Uma criança de oito anos encontra uma arma no banco do carro que a levaria para casa, após sair da escola, aperta o gatilho e mata o seu cunhado que estava ao volante, com uma bala na cabeça. O "acidente" foi testemunhado pelo filho de cinco anos do motorista.
Um policial militar se desentende com um atleta em uma festa, saca o revólver e mata o rapaz, um premiado Jiu jitsu, com um tiro também na cabeça. As duas tragédias ocorreram em São Paulo e repercutiram em todos os meios de comunicação.
Duas famílias foram destroçadas com as perdas de entes queridos por armas de fogo. As cenas são recorrentes todos os dias. A tendência é de que os números de vítimas sejam avassaladores, quando contabilizados pelas instituições que fazem o acompanhamento da violência no país.
Os episódios não são meros acidentes. Resultam do estímulo à compra de armas, como instrumentos de proteção individual e da família. Antes de ser um artefato libertador, como defende o Palácio do Planalto, a arma é um objeto letal, construído para abater pessoas e animais, por uma indústria que fatura com guerra, enfim, com a morte.
Durante a corrida ao Palácio do Planalto, em 2018, o então candidato Jair Bolsonaro anunciou que, se chegasse à Presidência da República, desmontaria o Estatuto do Desarmamento (Lei nº 10.826/2003). Para ele, a lei criava muitos obstáculos aos que desejavam ter armas de fogo. Nestes quase quatro de anos de governo, ele assinou mais de 30 medidas, que facilitaram os registros de interessados como colecionadores, atiradores desportivos e caçadores (CACs), possibilitando-lhes adquirir armas dos mais diversos calibres e munição. Um caçador pode comprar até 30 armas, e um atirador, seis artefatos.
Em 2020, foram emitidos 626.678 CACs. No ano passado, foram 1.085.888 CACs, um aumento de 73% (459.210). O controle de armas e munições também foi flexibilizado. O rigor vigente até 2018 foi esgarçado. Hoje, o Exército reconhece que não há possibilidade de elaborar um relatório detalhado sobre os tipos de armas em mãos de civis. Houve, na prática,um apagão no sistema de Gerenciamento Militar de Armas. Pelo menos, 1,5 milhão de armas circulam no país.

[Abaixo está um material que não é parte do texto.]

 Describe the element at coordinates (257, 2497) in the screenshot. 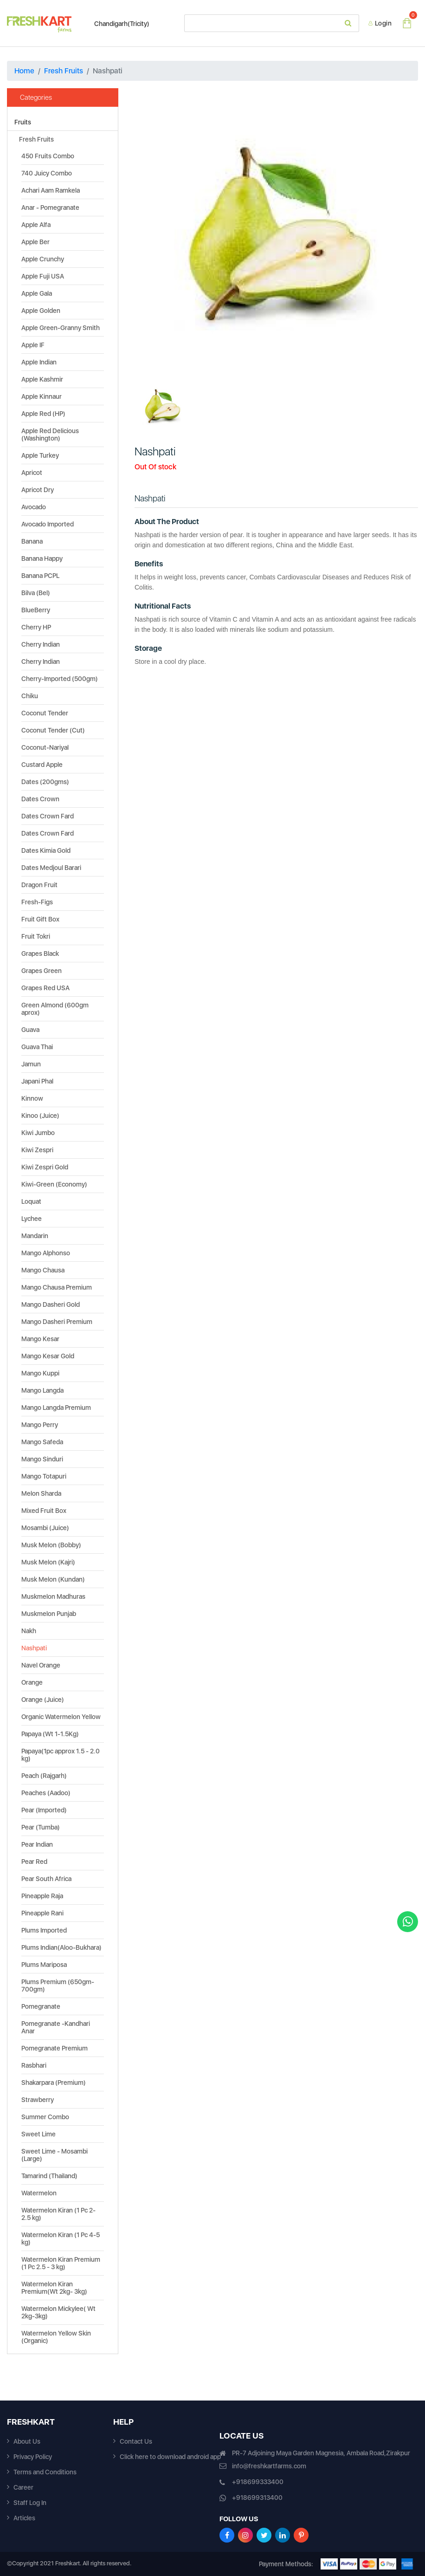

I see `+918699313400` at that location.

Há de se questionar a segurança individual ou coletiva que este arsenal garante aos cidadãos brasileiros. A queda de 6,5% nos casos de mortes violentas intencionais não dizem muito, num cenário tomado pela pandemia de covid-19, como nos últimos dois anos. O que se constata agora é que diante de qualquer contrariedade, o cidadão saca sua arma e atira contra quem o aborreceu.
Apesar de o poder público não reconhecer, falta uma política de segurança pública que proteja a vida dos cidadãos. Essa tarefa do Estado está embutida nos elevados impostos recolhidos aos cofres estaduais e da União. O cidadão armado está tão seguro quanto aquele despedido da índole belicista. As armas não garantem a preservação da vida, mas o encorajamento para a matança. Não só isso: a flexibilização só beneficia as organizações criminosas que atuam no Brasil, sem que haja uma contenção efetiva das práticas nefastas à sociedade.